NORTH SMITHFIELD – The town is on track to own two new parcels of land: historic cemeteries abutting the privately-owned Union Cemetery that were long-neglected prior to work by the North Smithfield Heritage Association in recent years.
Councilors voted 4-0 to have the town take ownership of Old Aldrich Burial Grounds and the Old Town Burial Grounds on request from NSHA President Richard Keene. Councilor Douglas Osier, who serves as treasurer of the NSHA, recused himself from the vote on Monday, Dec. 5.
“It’s preserving the dignity of someone’s resting place,” Keene said. “We’re trying to maintain the dignity of a burial ground.”
Keene noted that the lots – which each consist of about one acre each – had been abandoned for decades before volunteers with his organization began cleaning them around five years ago.

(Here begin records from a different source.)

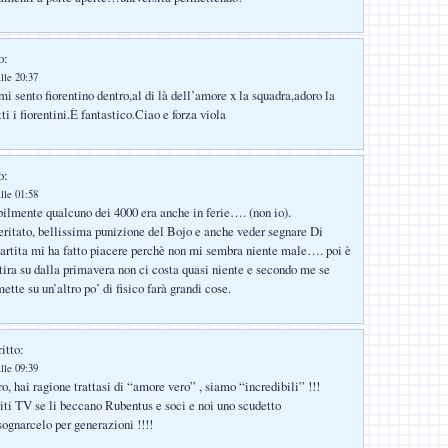
o:
lle 20:37
i sento fiorentino dentro,al di là dell’amore x la squadra,adoro la
tti i fiorentini.È fantastico.Ciao e forza viola
o:
lle 01:58
bilmente qualcuno dei 4000 era anche in ferie…. (non io).
itato, bellissima punizione del Bojo e anche veder segnare Di
artita mi ha fatto piacere perchè non mi sembra niente male…. poi è
 tira su dalla primavera non ci costa quasi niente e secondo me se
ette su un’altro po’ di fisico farà grandi cose.
itto:
lle 09:39
, hai ragione trattasi di “amore vero” , siamo “incredibili” !!!
iriti TV se li beccano Rubentus e soci e noi uno scudetto
ognarcelo per generazioni !!!!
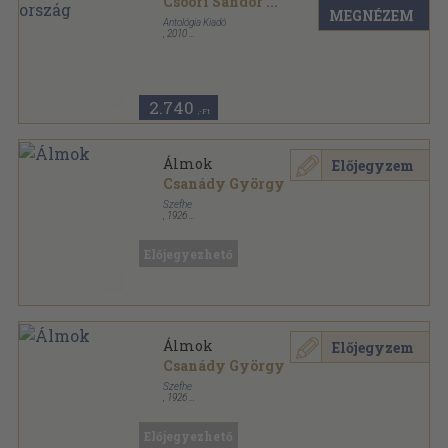
Csoóri Sándor
...
MEGNÉZEM
Antológia Kiadó
,
2010
Fűzött kemény papírkötés
,
187
oldal
2.740
,-Ft
Álmok
Előjegyzem
Csanády György
Szefhe
,
1926
Könyvkötői vászonkötés
,
78
oldal
Előjegyezhető
Álmok
Előjegyzem
Csanády György
Szefhe
,
1926
Könyvkötői kötés
,
78
oldal
Előjegyezhető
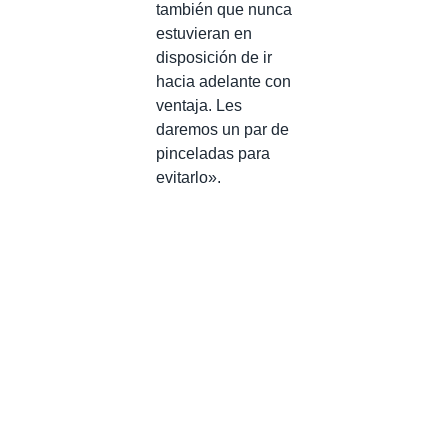
también que nunca
estuvieran en
disposición de ir
hacia adelante con
ventaja. Les
daremos un par de
pinceladas para
evitarlo».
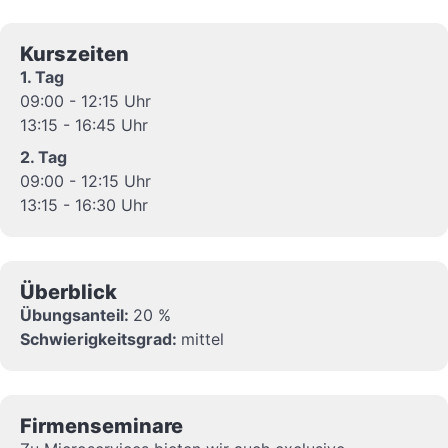
Kurszeiten
1. Tag
09:00 - 12:15 Uhr
13:15 - 16:45 Uhr
2. Tag
09:00 - 12:15 Uhr
13:15 - 16:30 Uhr
Überblick
Übungsanteil:
20 %
Schwierigkeitsgrad:
mittel
Firmenseminare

“It was a jungle back there,” Keene said. “We started cleaning it out.”
The NSHA president said volunteers have spent many hours taking out brush, clearing poison ivy and weeds, and even learned how to repair headstones.
“Vandals went in and there was serious damage to a lot of the gravestones,” Keene said.

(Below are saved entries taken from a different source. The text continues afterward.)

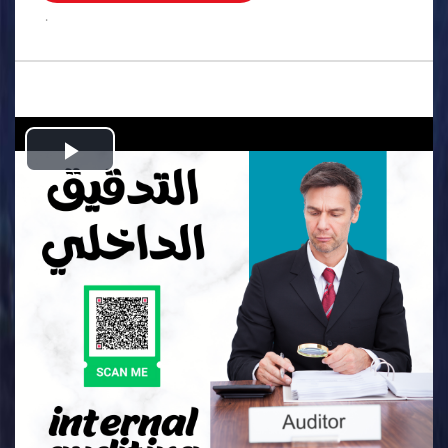
.
Play
Video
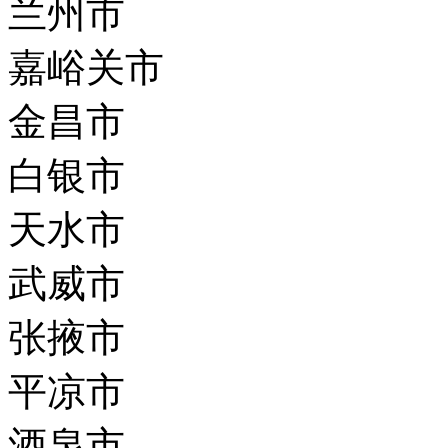
兰州市
嘉峪关市
金昌市
白银市
天水市
武威市
张掖市
平凉市
酒泉市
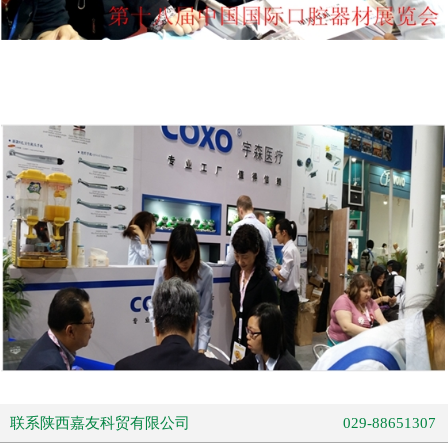
联系陕西嘉友科贸有限公司
029-88651307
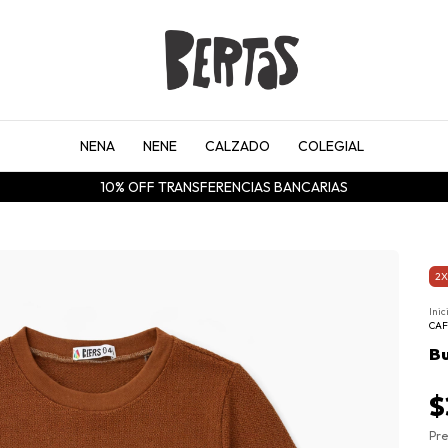
NENA
NENE
CALZADO
COLEGIAL
ENVÍOS A TODO EL PAÍS.
2X
Inic
CAF
Bu
$
Pre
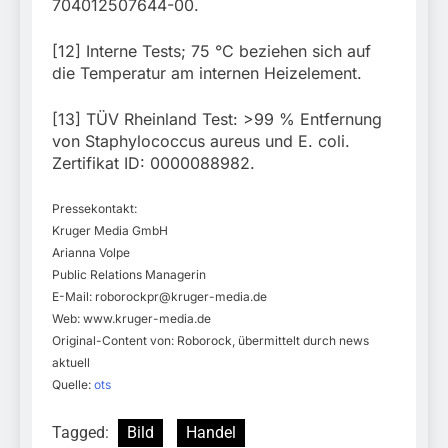
704012507644-00.
[12] Interne Tests; 75 °C beziehen sich auf
die Temperatur am internen Heizelement.
[13] TÜV Rheinland Test: >99 % Entfernung
von Staphylococcus aureus und E. coli.
Zertifikat ID: 0000088982.
Pressekontakt:
Kruger Media GmbH
Arianna Volpe
Public Relations Managerin
E-Mail:
roborockpr@kruger-media.de
Web: www.kruger-media.de
Original-Content von: Roborock, übermittelt durch news
aktuell
Quelle:
ots
Tagged:
Bild
Handel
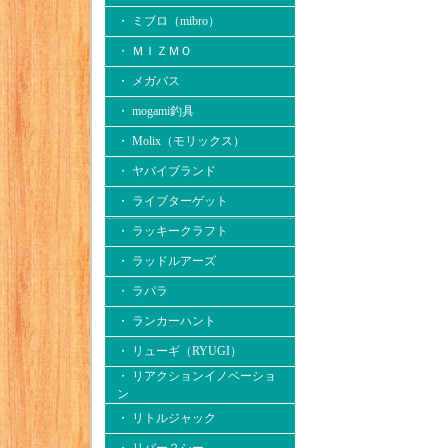
・ ミブロ（mibro）
・ ＭＩＺＭＯ
・ メガバス
・ mogami釣具
・ Molix（モリックス）
・ ヤバイブランド
・ ライブターゲット
・ ラッキークラフト
・ ラッドルアーズ
・ ラパラ
・ ランカーハント
・ リューギ（RYUGI）
・ リアクションイノベーショ
ン
・ リトルジャック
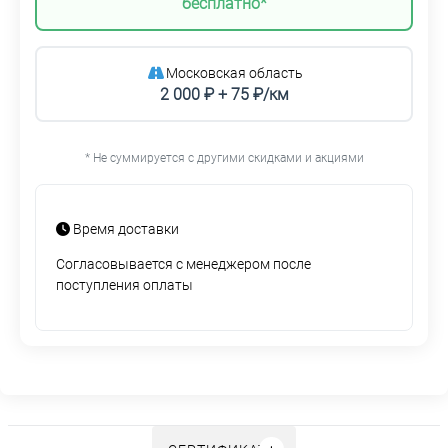
бесплатно*
Московская область
2 000 ₽ + 75 ₽/км
* Не суммируется с другими скидками и акциями
Время доставки
Согласовывается с менеджером после
поступления оплаты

Restoration work on the two lots is now 90 percent complete, according to Keene.
“It’s almost like a park now,” he told councilors. “People come in and walk around.”
Also known as Hotchkiss Cemetery, the Old Aldrich Burial Grounds or Rhode Island Historic Cemetery NS031 includes 120 graves, the oldest of which is from 1833 and the newest from 1980, according to rhodeislandhistoriccemeteries.org.

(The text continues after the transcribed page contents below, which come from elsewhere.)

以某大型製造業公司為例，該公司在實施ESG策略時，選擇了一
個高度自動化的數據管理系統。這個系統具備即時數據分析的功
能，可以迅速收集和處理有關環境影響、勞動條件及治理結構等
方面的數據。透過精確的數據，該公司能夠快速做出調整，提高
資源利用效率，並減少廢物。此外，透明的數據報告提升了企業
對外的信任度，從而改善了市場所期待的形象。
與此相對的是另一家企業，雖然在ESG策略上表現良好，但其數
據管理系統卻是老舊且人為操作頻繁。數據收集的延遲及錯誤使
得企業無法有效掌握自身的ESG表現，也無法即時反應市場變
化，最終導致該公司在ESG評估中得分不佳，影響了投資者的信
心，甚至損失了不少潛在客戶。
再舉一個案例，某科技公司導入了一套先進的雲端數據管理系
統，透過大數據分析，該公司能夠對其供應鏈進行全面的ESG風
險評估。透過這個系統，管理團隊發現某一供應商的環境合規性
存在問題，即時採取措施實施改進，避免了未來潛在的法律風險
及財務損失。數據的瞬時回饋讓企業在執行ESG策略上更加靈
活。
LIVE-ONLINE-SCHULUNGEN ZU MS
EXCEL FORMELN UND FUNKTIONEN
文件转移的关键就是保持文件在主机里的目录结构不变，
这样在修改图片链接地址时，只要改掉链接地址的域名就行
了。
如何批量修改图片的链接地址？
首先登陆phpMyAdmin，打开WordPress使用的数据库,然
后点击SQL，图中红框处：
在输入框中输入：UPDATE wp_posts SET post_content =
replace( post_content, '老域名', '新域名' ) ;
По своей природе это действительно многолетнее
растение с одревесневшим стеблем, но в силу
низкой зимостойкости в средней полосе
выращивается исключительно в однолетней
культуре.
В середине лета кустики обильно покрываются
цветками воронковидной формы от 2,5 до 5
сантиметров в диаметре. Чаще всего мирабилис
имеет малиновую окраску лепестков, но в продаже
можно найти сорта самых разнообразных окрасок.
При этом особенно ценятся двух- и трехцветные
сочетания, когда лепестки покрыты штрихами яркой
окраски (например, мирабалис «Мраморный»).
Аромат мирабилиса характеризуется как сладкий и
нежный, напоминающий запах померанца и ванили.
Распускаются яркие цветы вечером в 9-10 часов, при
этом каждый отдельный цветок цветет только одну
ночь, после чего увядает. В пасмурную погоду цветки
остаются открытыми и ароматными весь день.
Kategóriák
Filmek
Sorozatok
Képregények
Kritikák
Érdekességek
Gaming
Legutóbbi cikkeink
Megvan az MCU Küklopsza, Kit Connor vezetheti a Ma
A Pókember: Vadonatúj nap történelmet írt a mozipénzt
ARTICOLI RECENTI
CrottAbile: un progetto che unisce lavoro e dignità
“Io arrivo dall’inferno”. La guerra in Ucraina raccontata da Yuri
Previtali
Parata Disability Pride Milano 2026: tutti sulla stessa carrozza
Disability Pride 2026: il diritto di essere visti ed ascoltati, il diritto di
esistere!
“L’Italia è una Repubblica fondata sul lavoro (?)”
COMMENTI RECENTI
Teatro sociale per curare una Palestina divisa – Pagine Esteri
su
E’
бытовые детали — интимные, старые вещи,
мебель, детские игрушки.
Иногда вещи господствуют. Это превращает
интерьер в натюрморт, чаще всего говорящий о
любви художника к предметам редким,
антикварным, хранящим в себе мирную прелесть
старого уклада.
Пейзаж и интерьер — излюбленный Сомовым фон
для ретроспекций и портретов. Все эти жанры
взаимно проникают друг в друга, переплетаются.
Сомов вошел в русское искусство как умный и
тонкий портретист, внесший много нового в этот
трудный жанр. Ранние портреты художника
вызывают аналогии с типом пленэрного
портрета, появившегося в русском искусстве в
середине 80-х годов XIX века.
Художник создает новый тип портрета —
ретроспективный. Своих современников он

The site notes that by the south entrance to Union Cemetery, Old Town Burial Grounds, or NS036, holds 136 burials, with the oldest dated 1830 and the newest 1979.
The lots are among 55 historic cemeteries in town, many of which have been located by the volunteers since the project began in 2017. A group of some 60 workers have been involved in the project over the past five years, including many retirees from in and around town.
“Much work remains,” notes a call for more help on the Heritage Association’s website. “Mother Nature is a relentless adversary.”
Keene estimated that 15-20 historic cemeteries in North Smithfield remain abandoned.
One problem with the two highly visible plots located by Union, Keene said, is that old trees in both have started to lose limbs, presenting a hazard for volunteers.
“We’d like to trim the branches to make it safer,” Keene said.
“The other problem is the amount of leaves. Trying to move those things is a herculean effort,” he added. “It takes a lot of people a lot of time every year to move them. The blowers can only blow leaves so far. “
“We need a little help from the highway department,” Keene said, noting that the town’s DPW staff sometimes helps out with leaves currently, using a vacuum unit on a town dump truck.
Keene urged the council to have the town take control of the properties to provide authority for DPW employees to help with maintenance work that can’t be done by volunteers.
“People may say ‘why’s the town on private property?'” he said of the informal arrangement with DPW over the past few years.
He noted having the town take possession of the land will also help to provide a more permanent solution to the problem.
“It’s more likelihood for continuity,” Keene said. “People forget. You folks aren’t going to be here forever. Over time, it reverts back to the jungle it was five years ago.”
Councilor Paulette Hamilton asked about the town’s potential liability on the properties.
“State law provides protection from liability for volunteers who work in the cemeteries,” Keene said, noting that from town staff, the group only needs, “occasional assistance.”
“We have a great working relationship,” he said.
DPW Director Raymond Pendergast said his staff typically uses their down time to get the needed work done in a few hours.
“Rich will call me every now and then,” Pendergast said. “I have a hard time watching volunteers over the age of 60 & 70 lifting heavy equipment. I don’t have a problem with it. He doesn’t ask much.”
Keene noted that currently, there’s no owner of record for either of the lots.
Councilor John Beauregard questioned if residents would be in support of the action.
“I’m all for it, but what if somebody’s not?” asked Beauregard. “What if somebody in town pays taxes and they could care less about cleaning historic cemeteries. We’ll be sending our workers. I don’t know if that’s really fair.
“Some towns have taken possession of all of the historic cemeteries. They do all of the maintenance themselves,” Keene responded, noting that generally, people in North Smithfield seem to support preservation. “I don’t think what we’re asking to do is unreasonable. I don’t think there’s going to be an uprising. I think this is a pretty non-controversial issue.”
Councilors voted to take possession of the lots pending advertisement of the plan to ensure no one claims the properties.